Thanks for the great impressions ClieOS!
   
  I have the E12, and am loving it for my ATH AD900X's (laptop - ele dac - E12). When I listen to my Vsonic GR07 Bass Edition iem's through it, they sound great, but I was feeling that the soundstage might not be as large as I was hoping for (or as large as others were purporting it to be). I now read your impressions about the E12, and thought that I had better try the gr07be's through my E11 (I just read your impressions about it as well). From what I can tell, I am getting a larger soundstage and transparency out of the E11 with my gr07be's (and it sounds _very_ good). Very interesting! My E11 lives to see another day lol!


----------



## ClieOS

Indeed that is the only real weakness in E12. If it has a wider soundstage, it could very well be _THE_ dream amp to have.


----------



## Saoshyant

Ok, silly question time, where did you order your E12?


----------



## ClieOS

Quote: 





saoshyant said:


> Ok, silly question time, where did you order your E12?


 

 Mine come straight from FiiO as a review sample, it is part of the first batch (the pre-order batch). If you want to order one, the official US resellers can be found here: http://www.fiio.com.cn/where/index.aspx
   
  It is out of stock on most places, so you might need to wait a bit.


----------



## elito

hi, would a DAC still be preferred to feed this lil guy or the sounds are clear enough?


----------



## ClieOS

Quote: 





elito said:


> hi, would a DAC still be preferred to feed this lil guy or the sounds are clear enough?


 
   
  Not really sure what you mean - all digital audio device / source (DAP, smartphone, PC, CD player, etc) has a DAC inside. It is what doing the conversion of digital data to analog audio. E12 on the other hand is purely an amp, no DAC inside as it only deal with analog audio signal I/O.


----------



## elito

Quote: 





clieos said:


> Not really sure what you mean - all digital audio device / source (DAP, smartphone, PC, CD player, etc) has a DAC inside. It is what doing the conversion of digital data to analog audio. E12 on the other hand is purely an amp, no DAC inside as it only deal with analog audio signal I/O.


 

 what i meant to ask was - hows the sound clarity of this thing? so would having a dedicated dac feeding to the e12 would help improve if much...


----------



## waynes world

The e12's clarity is great imo, regardless of what dac/player you hook it up to.


----------



## ClieOS

Quote: 





elito said:


> what i meant to ask was - hows the sound clarity of this thing? so would having a dedicated dac feeding to the e12 would help improve if much...


 
   
  Having a dedicated DAC doesn't automatically equal to better sound. There are sub-par DAC and there are good DAC - the simple rule is, 'crap in, crap out'. Amplifying a lousy sound will only result in a louder lousy sound.

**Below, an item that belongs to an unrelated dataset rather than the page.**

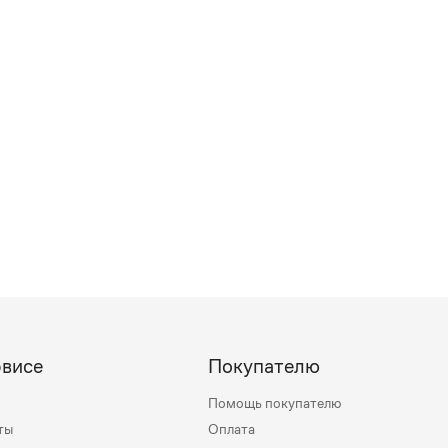
рвисе
Покупателю
Помощь покупателю
ты
Оплата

So having a decent source first is the prerequisite of having a good amp, not the other way around.


----------



## waynes world

.


----------



## waynes world

^ Yeah, l meant what ClieOS said lol!


----------



## acti0n

Other reviews are complaining about the EMI as well. Even if you're not using your cellphone as a source, it's still going to be in your pocket as you use the amp on the go. What was FiiO thinking not properly shielding this thing?


----------



## runswithaliens

Thanks for the well written and thorough review ClieOS.
   
  Am considering this to use with full size headphones at home, and also partnered with a Sansa Clip Zip at work.  I wonder if there is any way to determine if you are getting a version 1 or version 2 when ordering? Are all the units currently available still version 1? What would be cool is if with version 2 they gave you a 3 way switch so you can have the option of the new full bass boost while still keep the sub bass boost option as well.
   
  When you say it has a really narrowed sound stage, does that mean then that it decreases it from what is coming out of your source?  I would have thought that sound stage width, separation and imaging would be more a product of the DAC not the amp, but don't have much experience in these matters.  I wouldn't want to buy an amp that wrecks the holographic sound stage I feel like I get from my HD650s at home for example.


----------



## ClieOS

Every available E12 out there should be a version 2. Version 1 is only made in small batch so they have sold out fairly quickly.
   
  As far as my personal experience goes, amp tends to be much more colouring to the final sound than the DAC. You usually get better and better sound (including better separation, image, etc) with better and better DAC. This is mostly because the amplification of the circuit has more effect on the analog sound. So yes, I do think E12 tends to take whatever is fed into it and push it more upfront.


----------



## JamesFiiO

Quote: 





acti0n said:


> Other reviews are complaining about the EMI as well. Even if you're not using your cellphone as a source, it's still going to be in your pocket as you use the amp on the go. What was FiiO thinking not properly shielding this thing?


 
   
  sorry, the lme49710 is very sensitivity for the GSM and Wifi signal. we try our best to decrease the EMI noise but we can't change the OP amp just for EMI.


----------



## Funkmonkey

Nice review, thanks for writing it.
   
  Have you noticed any improvement in sound stage (specifically) with added time (burn-in)?  Or any other changes?


----------



## effsandoval

I am thinking of buying a fiio e12 to pair it with my Cowon x9. I wonder if it could increase the power of my x9 and improve the sound. I am a little hesitant in buying the amp because my x9 does not have a LOD. Also if I pair it with my Galaxy Note 2 the Cellular and Wifi signal would ruin the experience.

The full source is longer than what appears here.